From what a friend of mine told me, that's exactly this character. She's a genuinely not-good person, she's scummy and basically an outright assh0le, nothing like a traditional Marvel hero. This is much grittier than Daredevil, because it's supposed to be. It's the most street level of all. Daredevil is kind of the same deal, he's a little bit brighter as a whole, but he's very grounded in not having any 'real' superpowers.


----------



## Kryss (Nov 23, 2015)

just finished watching it last night. it was good but I think daredevil overall was a bit better. although tennent knocked it out of the park playing kilgrave. he actually was better imo than fisk and fisk was freaking awesome. the action and supporting cast imo were a bit better in daredevil which gives it the edge imo.


----------



## Rev2010 (Nov 23, 2015)

The wife and I are watching it. It's ok, something to watch, but not awesome in our opinion. Some of the writing gets pretty bad at some points, and my God that redhead neighbor is soooo incredibly damn annnooying!!!!!! But overall the show is decent enough to watch through. I think we're two episodes left to the end of the season.


Rev.


----------



## thrsher (Nov 23, 2015)

im enjoying it for what it is so far, i think im at episode 6/7


----------



## ridner (Nov 23, 2015)

Rev2010 said:


> my God that redhead neighbor is soooo incredibly damn annnooying!!!!!!


 
she needs to be kilgraved ASAP


----------



## Dusty Chalk (Nov 23, 2015)

I can't watch more than two episodes a night, so I'm only on episode 8 -- I dig it! I like how it's completely different from Daredevil, yet appeals to the same audience.


----------



## Rev2010 (Nov 24, 2015)

Finished watching the season. I have to say the finale was disappointingly anti-climactic. Spoiler below so don't read if you haven't seen the last episode:



Spoiler



For one, Kilgrave wouldn't just take her standing there as proof he's under control. He'd tell her to kill Trish or do something terrible. Then, she simply breaks his neck and boom it's done, that's it. Meh... they could've made taking him out much much more interesting.




Rev.


----------



## Ralyks (Nov 24, 2015)

MFB said:


> From what a friend of mine told me, that's exactly this character. She's a genuinely not-good person, she's scummy and basically an outright assh0le, nothing like a traditional Marvel hero.

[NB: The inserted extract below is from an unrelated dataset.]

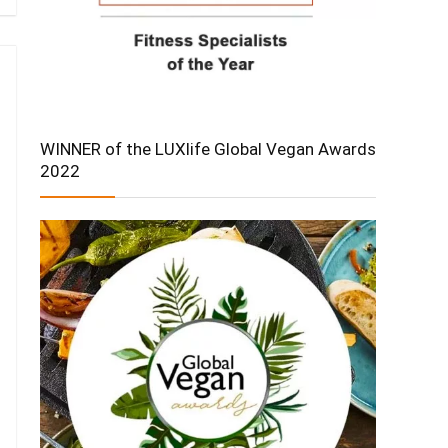
WINNER of the LUXlife Global Vegan Awards
2022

After watching Krysten Ritter in Breaking Bad and Don't Trust the B***H in Apartment 23, this was basically what I would expect from here character in this show.


----------



## toiletstand (Nov 24, 2015)

This show is dark as hell and i liked how they handled a lot of the subject matter.


----------



## ridner (Nov 25, 2015)

finale was a pretty weak. still dug the series overall.


----------



## MoshJosh (Jan 6, 2016)

I started off really enjoying this one, but after about episode 7 it sort of lost me. Admittedly I haven't seen the finale yet, but if its anything like the episodes preceding it, or as anticlimactic as everyone says, I probably won't like it much either.

I love the concept/relationship between Jessica and Killgrave. The idea of a super hero who's power is basically useless agains her biggest threat it very cool, and in the beginning made for an interesting plot.

But then it gets wacky. . . SPOILERS (though I will keep it as vague as possible)

The cop(forget his name at the moment) goes from patrolman to James bond over the course of an episode??? And now Rambo can just call in seal team 6 to start blowing sh*t up? But when a mystery box from the enemy is delivered to him by a stranger he thinks its a good idea to look inside just incase it what??? What did he think was in the package???

Also in episodes 9 10 Jessica is immune to Killgraves power, taking away a lot of tension. . . 

Also the support group not only randomly turns on Jessica, but they storm her house and proceed to physically attack her for basically no reason? Oh wait I know the reason. . . they needed a plot device or something to allow Killgrave to escape again.


Anyway I'm sort of just venting. Don't get me wrong there is a lot I do like about this show, and overall it has been a good watch, but it has a few flaws I wanted to bring up and see if anyone else felt the same.


----------



## kootenay (Feb 5, 2016)

I actually no nothing of the Marvel or DC comic stuff / universe or whatever the people that are into it call, so maybe the sways my opinion here a little. I myself actually really enjoyed the show, I liked the main character and how she was basically just a ....ty human being the most time..haha. I am looking forward to the second season.

I tried watching Daredevil as well a few days ago and I couldn't watch past the second episode. Blind ninja dude just wasn't doing it for me.


----------



## flint757 (Feb 7, 2016)

IMO it got better as it went along (Daredevil that is). If memory serves I started really liking it around episode 4, but if him being a blind ninja throws you off then you may not like it even still. They do actually bother explaining that in later episodes though.


----------